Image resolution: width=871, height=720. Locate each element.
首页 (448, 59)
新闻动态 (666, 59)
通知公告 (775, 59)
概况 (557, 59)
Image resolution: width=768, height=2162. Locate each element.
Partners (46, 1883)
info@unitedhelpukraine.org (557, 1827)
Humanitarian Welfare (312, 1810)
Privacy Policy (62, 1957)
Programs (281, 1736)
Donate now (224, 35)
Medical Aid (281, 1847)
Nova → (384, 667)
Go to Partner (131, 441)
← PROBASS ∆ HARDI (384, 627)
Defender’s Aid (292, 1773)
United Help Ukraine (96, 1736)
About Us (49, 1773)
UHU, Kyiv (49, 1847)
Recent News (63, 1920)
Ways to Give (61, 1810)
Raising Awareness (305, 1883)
........
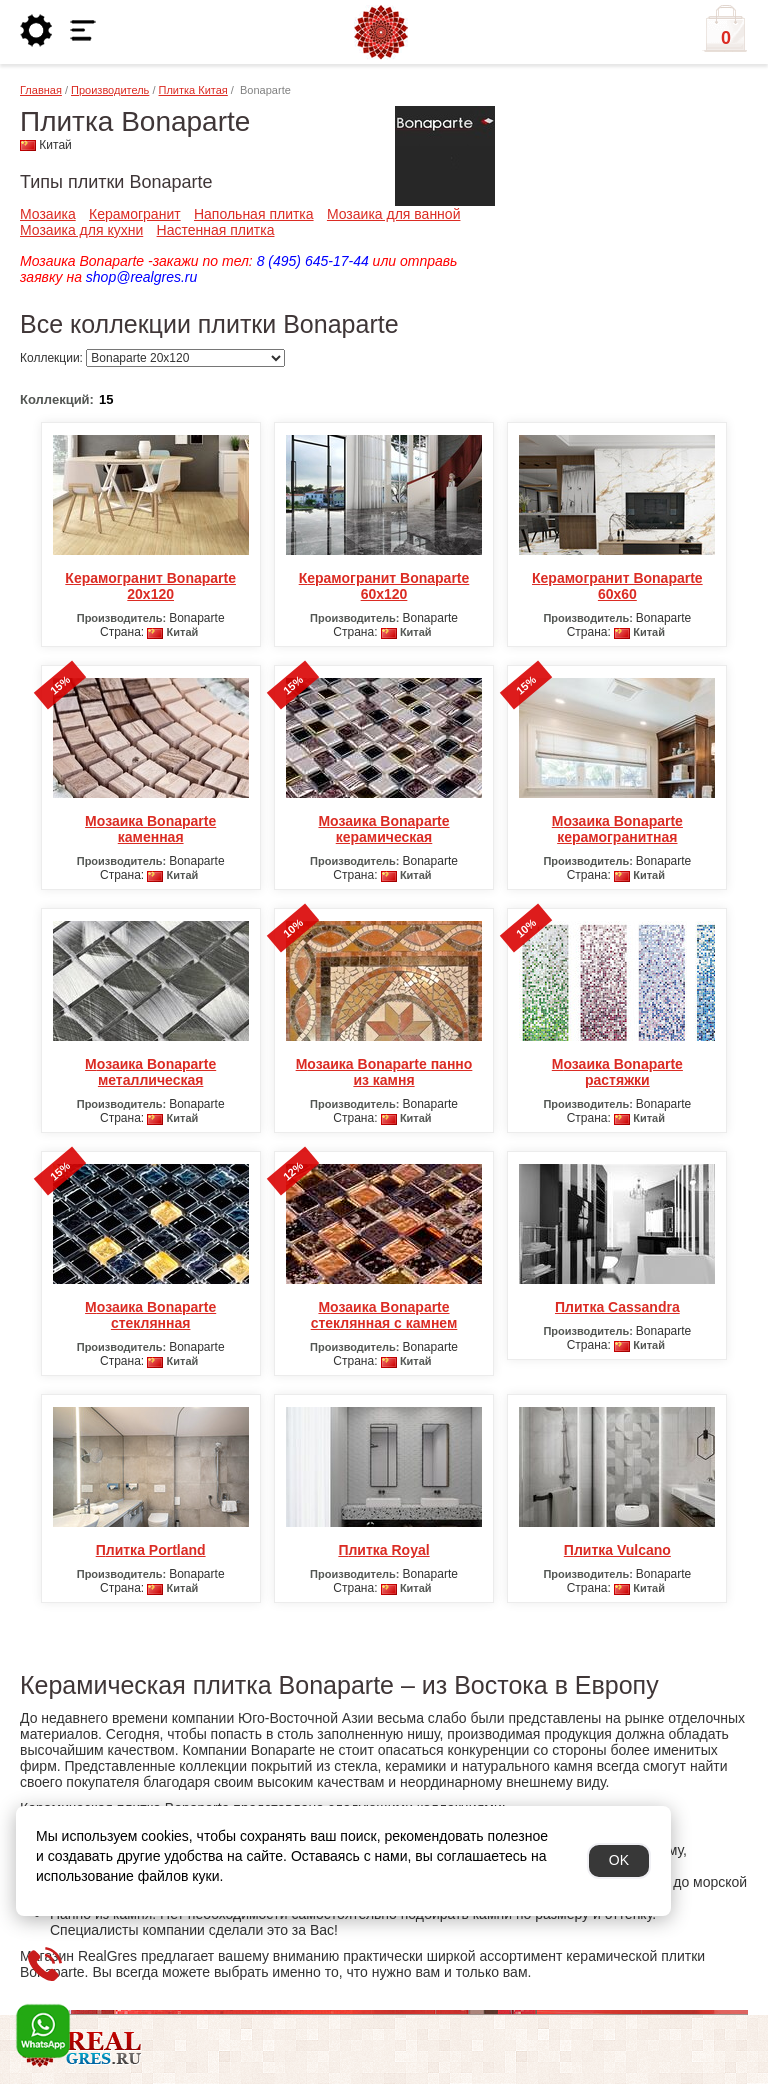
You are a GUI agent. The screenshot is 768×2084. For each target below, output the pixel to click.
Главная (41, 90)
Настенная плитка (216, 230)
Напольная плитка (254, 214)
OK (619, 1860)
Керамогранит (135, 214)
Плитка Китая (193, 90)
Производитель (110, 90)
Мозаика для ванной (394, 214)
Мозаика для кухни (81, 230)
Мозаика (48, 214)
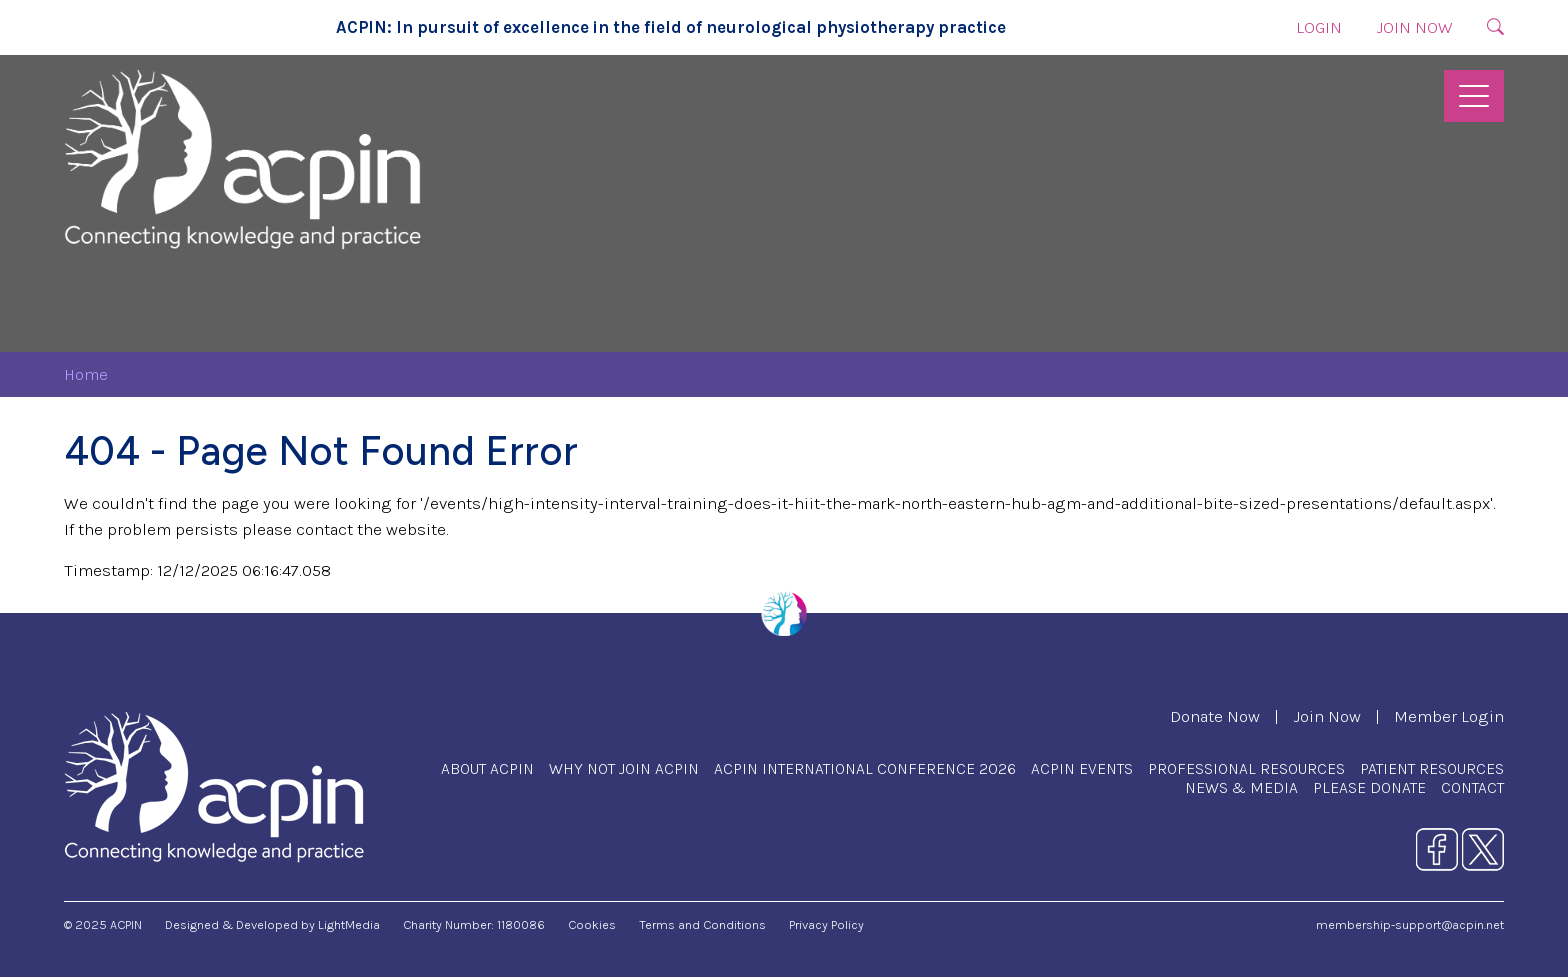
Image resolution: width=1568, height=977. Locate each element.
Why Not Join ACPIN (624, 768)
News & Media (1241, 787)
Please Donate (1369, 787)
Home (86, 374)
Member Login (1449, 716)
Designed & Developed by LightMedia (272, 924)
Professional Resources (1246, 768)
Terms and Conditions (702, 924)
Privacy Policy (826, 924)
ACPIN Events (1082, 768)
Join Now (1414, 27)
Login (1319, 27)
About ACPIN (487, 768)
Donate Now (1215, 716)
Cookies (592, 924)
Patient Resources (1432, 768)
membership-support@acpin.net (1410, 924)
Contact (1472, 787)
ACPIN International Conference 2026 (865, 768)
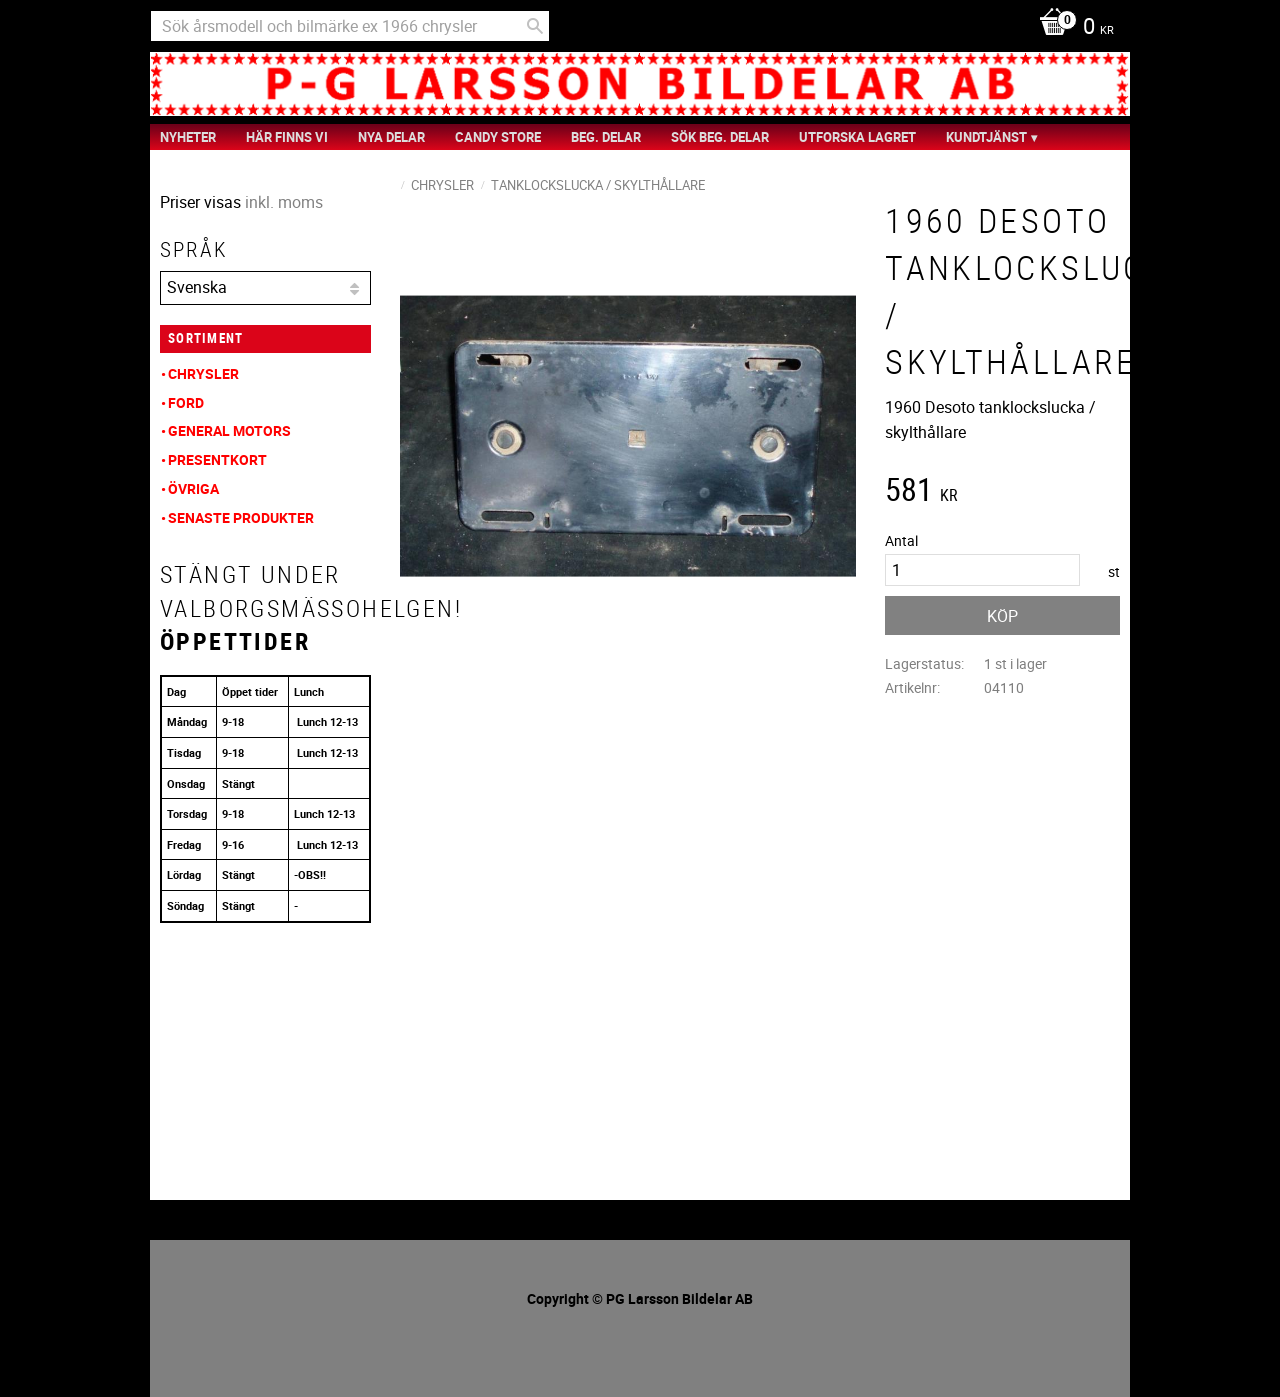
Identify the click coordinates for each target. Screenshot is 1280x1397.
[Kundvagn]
........
What the task requires = From the records above, copy only the lines starting with the line that holds "UHU, Kyiv (49, 1847)" and going on through the line that holds "Raising Awareness (305, 1883)", exactly as written.

Response to this task =
UHU, Kyiv (49, 1847)
Recent News (63, 1920)
Ways to Give (61, 1810)
Raising Awareness (305, 1883)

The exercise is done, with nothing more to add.